Despejadas
diante de um edifício vazio ocupado pelo movimento Corralia Utopia,
onde
encontraram refúgio. Sevilha, 30 de Maio de 2013 |
Espanha: Sou a despejada que fala (2/3)
Até
2008, Cristina Fallaras viveu uma vida estável, trabalhando como escritora e
vice-directora de um jornal. Então, grávida de oito meses, foi demitida e
deslizou para o estatuto de mãe desempregada e sem domicílio fixo. Um percurso
tragicamente banal, na Espanha em crise. Eis o seu testemunho.
Por Cristina Fallarás
Escrevi
"Pode acontecer a qualquer um". Escrevi "Os meus filhos vivem
abaixo da linha da pobreza". E a 25 de Janeiro de 2012, no jornal El
Mundo, também escrevi "Estou para alugar".
"Mulher
branca, de 43 anos de idade, jornalista, escritora e editora. Altura – 1,69 m,
60 kg, ruiva descorada, olhos azuis.
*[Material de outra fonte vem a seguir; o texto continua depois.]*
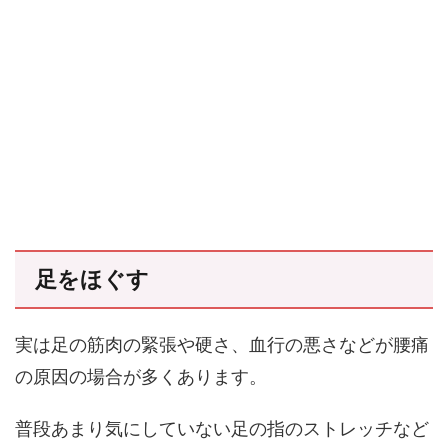
足をほぐす
実は足の筋肉の緊張や硬さ、血行の悪さなどが腰痛
の原因の場合が多くあります。
普段あまり気にしていない足の指のストレッチなど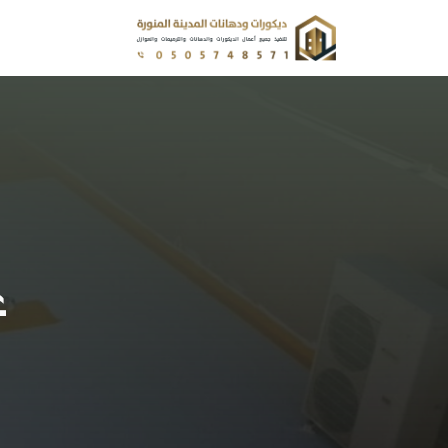
نتقل
لى
لمحتوى
ع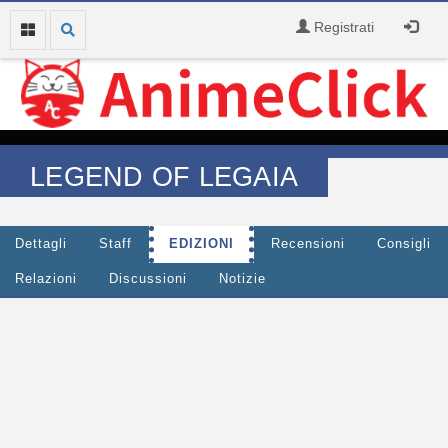
Registrati
LEGEND OF LEGAIA
Dettagli
Staff
EDIZIONI
Recensioni
Consigli
Relazioni
Discussioni
Notizie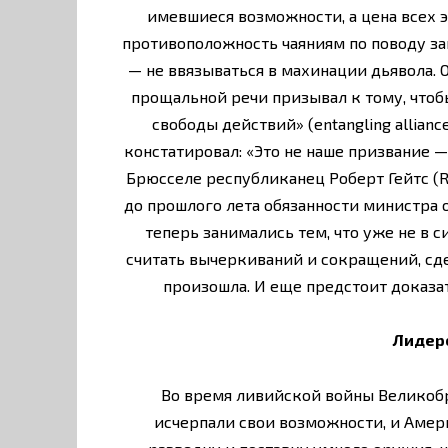
имевшиеся возможности, а цена всех 
противоположность чаяниям по поводу за
— не ввязываться в махинации дьявола.
прощальной речи призывал к тому, что
свободы действий» (entangling allian
констатировал: «Это не наше призвание 
Брюсселе республиканец Роберт Гейтс (
до прошлого лета обязанности министра 
теперь занимались тем, что уже не в с
считать вычеркиваний и сокращений, сде
произошла. И еще предстоит доказа
Лидерс
Во время ливийской войны Великобр
исчерпали свои возможности, и Амери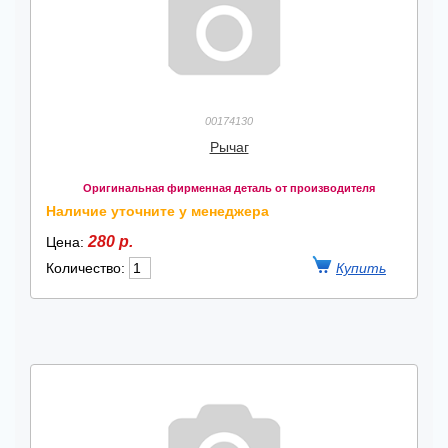
00174130
Рычаг
Оригинальная фирменная деталь от производителя
Наличие уточните у менеджера
280 р.
Цена:
Количество: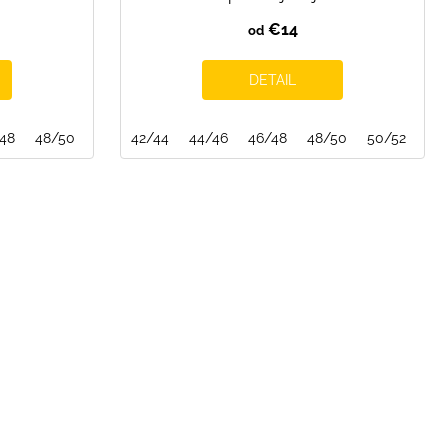
€14
od
DETAIL
48
48/50
50/52
42/44
52/54
44/46
54/56
46/48
48/50
50/52
52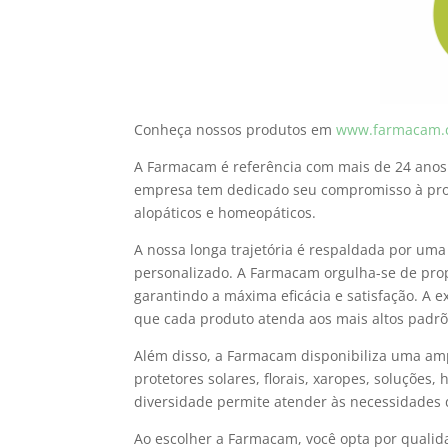
Conheça nossos produtos em
www.farmacam.
A Farmacam é referência com mais de 24 anos 
empresa tem dedicado seu compromisso à pro
alopáticos e homeopáticos.
A nossa longa trajetória é respaldada por um
personalizado. A Farmacam orgulha-se de propo
garantindo a máxima eficácia e satisfação. A 
que cada produto atenda aos mais altos padrõ
Além disso, a Farmacam disponibiliza uma amp
protetores solares, florais, xaropes, soluções
diversidade permite atender às necessidades d
Ao escolher a Farmacam, você opta por quali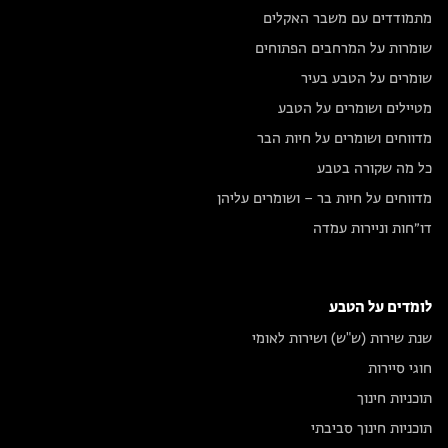
מתמודדים עם משבר האקלים
שומרות על המרחבים הפתוחים
שומרים על הטבע בעיר
מטיילים ושומרים על הטבע
מדווחים ושומרים על חיות הבר
כל מה שקורה בטבע
מדווחים על חיות בר – ושומרים עליהן
דו״חות וניירות עמדה
לומדים על הטבע
שנת שירות (ש"ש) ושירות לאומי
חוגי סיירות
תוכניות חינוך
תוכניות חינוך סביבתי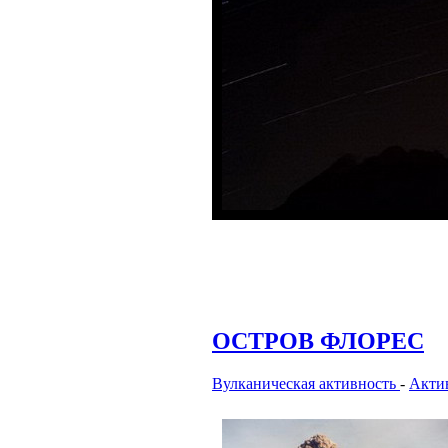
ОСТРОВ ФЛОРЕС
Вулканическая активность
-
Акти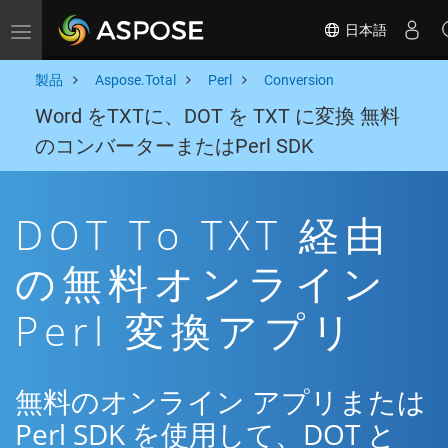
日本語
Toggle navigation
製品
Aspose.Total
Perl
Conversion
Word をTXTに、DOT を TXT に変換 無料
のコンバーターまたはPerl SDK
DOT To TXT 経由
の無料オンライン
Perl 変換アプリ
無料のオンライン アプリまたは
Perl SDK を使用して、DOT と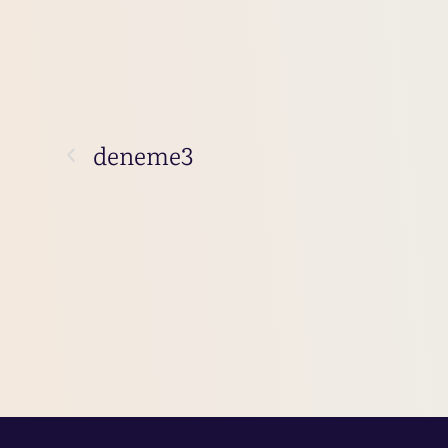
deneme3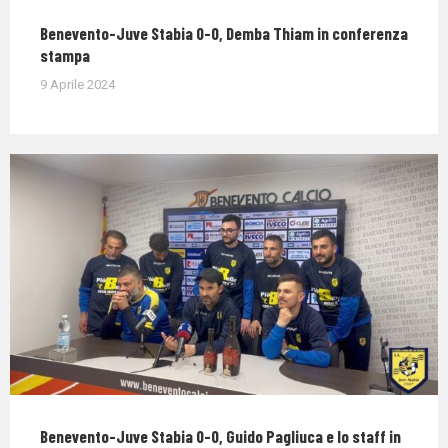
Benevento-Juve Stabia 0-0, Demba Thiam in conferenza
stampa
9 Aprile 2024
Benevento-Juve Stabia 0-0, Guido Pagliuca e lo staff in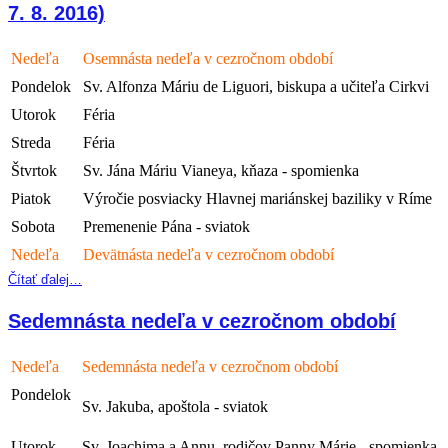
7. 8. 2016)
Nedeľa
Osemnásta nedeľa v cezročnom období
Pondelok
Sv. Alfonza Máriu de Liguori, biskupa a učiteľa Cirkvi
Utorok
Féria
Streda
Féria
Štvrtok
Sv. Jána Máriu Vianeya, kňaza - spomienka
Piatok
Výročie posviacky Hlavnej mariánskej baziliky v Ríme
Sobota
Premenenie Pána - sviatok
Nedeľa
Devätnásta nedeľa v cezročnom období
Čítať ďalej…
Sedemnásta nedeľa v cezročnom období
Nedeľa
Sedemnásta nedeľa v cezročnom období
Pondelok
Sv. Jakuba, apoštola - sviatok
Utorok
Sv. Joachima a Annu, rodičov Panny Márie - spomienka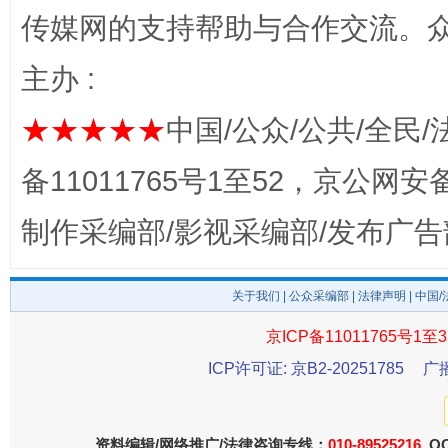
传媒网的支持帮助与合作交流。
完善运行机制助力责任有效落实
一纸欠条
主办 :
★★★★★
中国/公众/公共/全民/
备11011765号1至52，京公网安备：
制作采编部/影视采编部/发布广告
关于我们
|
公众采编部
|
法律声明
| 中国
东山县通报“牛蛙产品抗生素超标问题”
法
京ICP备11011765号1至3
ICP许可证: 京B2-20251785
广
资料编辑/网络推广/法律咨询专线：
010-89525216
QQ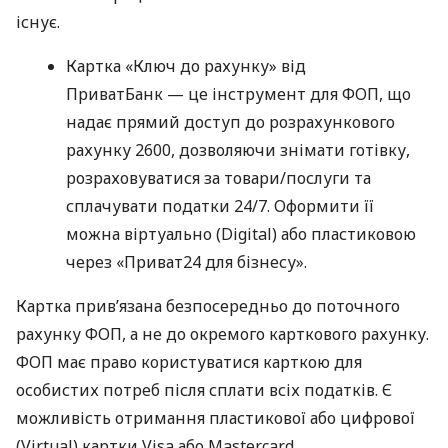
існує.
Картка «Ключ до рахунку» від
ПриватБанк — це інструмент для ФОП, що
надає прямий доступ до розрахункового
рахунку 2600, дозволяючи знімати готівку,
розраховуватися за товари/послуги та
сплачувати податки 24/7. Оформити її
можна віртуально (Digital) або пластиковою
через «Приват24 для бізнесу».
Картка прив’язана безпосередньо до поточного
рахунку ФОП, а не до окремого карткового рахунку.
ФОП має право користуватися карткою для
особистих потреб після сплати всіх податків. Є
можливість отримання пластикової або цифрової
(Virtual) картки Visa або Mastercard.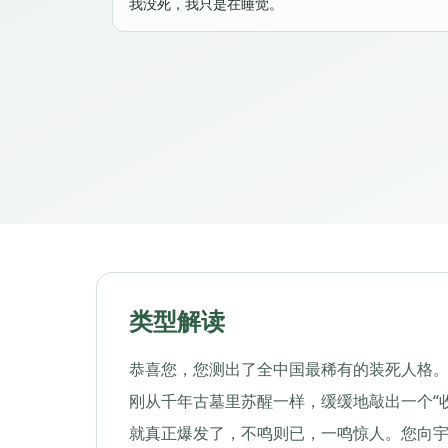
我没死，我只是在睡觉。
类型解读
恭喜您，您测出了全中国最稀有的装死人格。
刚从千年古墓里苏醒一样，缓缓地敲出一个“
就真正爆发了，不鸣则已，一鸣惊人。您向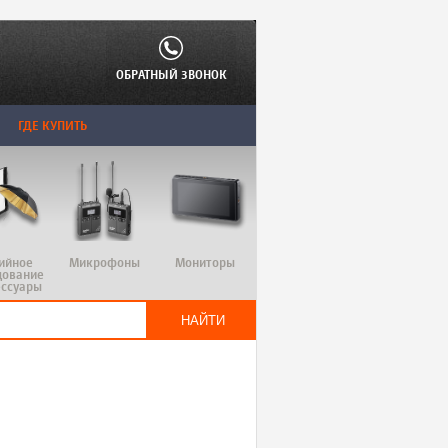
ОБРАТНЫЙ ЗВОНОК
ГДЕ КУПИТЬ
ийное
Микрофоны
Мониторы
дование
ессуары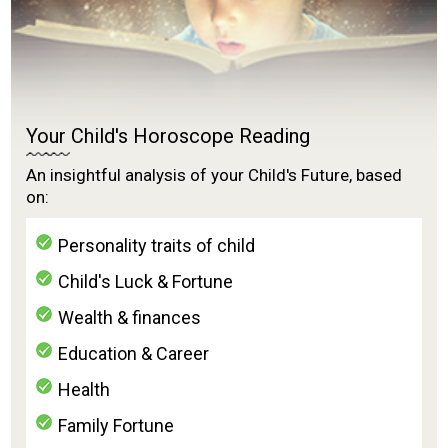
Your Child's Horoscope Reading
An insightful analysis of your Child's Future, based
on:
Personality traits of child
Child's Luck & Fortune
Wealth & finances
Education & Career
Health
Family Fortune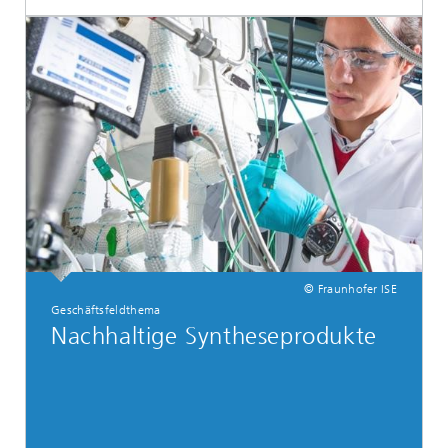
© Fraunhofer ISE
Geschäftsfeldthema
Nachhaltige Syntheseprodukte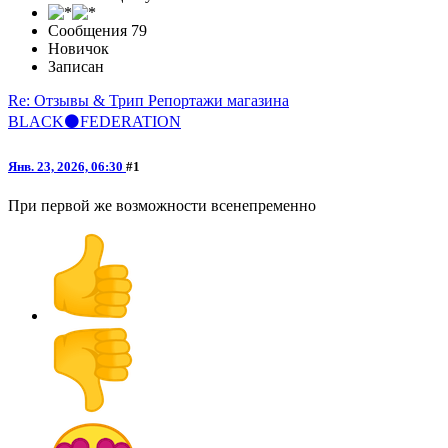
Сообщения
79
Новичок
Записан
Re: Отзывы & Трип Репортажи магазина
BLACK⚫️FEDERATION
Янв. 23, 2026, 06:30
#1
При первой же возможности всенепременно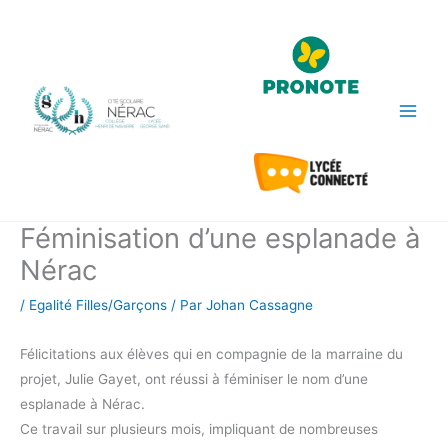
Aller
au
contenu
Féminisation d’une esplanade à
Nérac
/
Egalité Filles/Garçons
/ Par
Johan Cassagne
Félicitations aux élèves qui en compagnie de la marraine du
projet, Julie Gayet, ont réussi à féminiser le nom d’une
esplanade à Nérac.
Ce travail sur plusieurs mois, impliquant de nombreuses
Estudos universitários, vinte e cinco anos
de experiência em jornalismo em quatro jornais espanhóis, quatro estações de
rádio e três cadeias de televisão. Seis livros publicados, incluindo quatro
romances. Três foram premiados. Experiência na organização de redacções,
equipas de trabalho, campanhas de comunicação, criação de páginas web e récitas
de Gil de Biedma. Capacidade de escrever ou falar sobre literatura, política,
economia, culinária, sexo, violência, edição, família e suas dificuldades,
desemprego, crime, sindicalismo e penas, no sentido mais amplo.
Está
para alugar para: pensar, cuidar de uma casa, mesmo que a missão inclua apanha
de couves. Escrever todos os tipos de textos, de ficção ou não, correspondência
incluída, mesmo que implique renunciar à respectiva assinatura, se for
solicitado [...]. Passear animais ou pessoas, de preferência pessoas. Este
serviço inclui a conversa. Projectar acções de obediência ou desobediência,
públicas ou privadas.
"Qualquer
serviço que não esteja incluído na lista e que faça falta será amavelmente
considerado e respondido. Dá pelo nome de Cristina. Preços a negociar. Se
interessado, é favor contactar cristinasealquila@gmail.com. Para relações
sexuais, sexo oral, strip-tease ou similares, é favor abster-se."
Nua e
aterrorizada, mas: é preciso falar. Falar do medo, formular a angústia, narrar
a culpa.
Tive
respostas. A maioria das respostas, apesar das indicações, com pedidos de
serviços sexuais, por vezes muito imaginativos. Mas quase ninguém levou a sério
a minha oferta. No entanto, era verdadeira, como tudo o que escrevo e publico
no diário. Era tão verdadeira como o corte da electricidade previsto para o mês
seguinte; tão verdadeira como as moedas contadas para comprar o leite dos
pequenos almoços. Mas essas coisas, é preciso tê-las vivido para as entender,
para estar consciente delas. Pensava que estava consciente e, no entanto, o
aviso de despejo que me mandou o senhorio teve o efeito de um bloco de gelo que
caiu como um peso morto activando uma mola, deixando uma sensação de culpa. Nua
e aterrorizada, mas: é preciso falar. Falar do medo, formular a angústia,
narrar a culpa.
A negação
Chamo-me
Cristina Fallaras, a desalojada que fala. Exactamente quatro anos antes da
minha decisão de falar, numa manhã morna de Novembro, às 10 horas da manhã,
precisamente na segunda-feira 17 de Novembro de 2008, o director do jornal onde
eu era directora-adjunta [ADN, um diário gratuito espanhol, pertencente ao
grupo Planeta, que deixou de ser publicado em Dezembro de 2011] despediu-me.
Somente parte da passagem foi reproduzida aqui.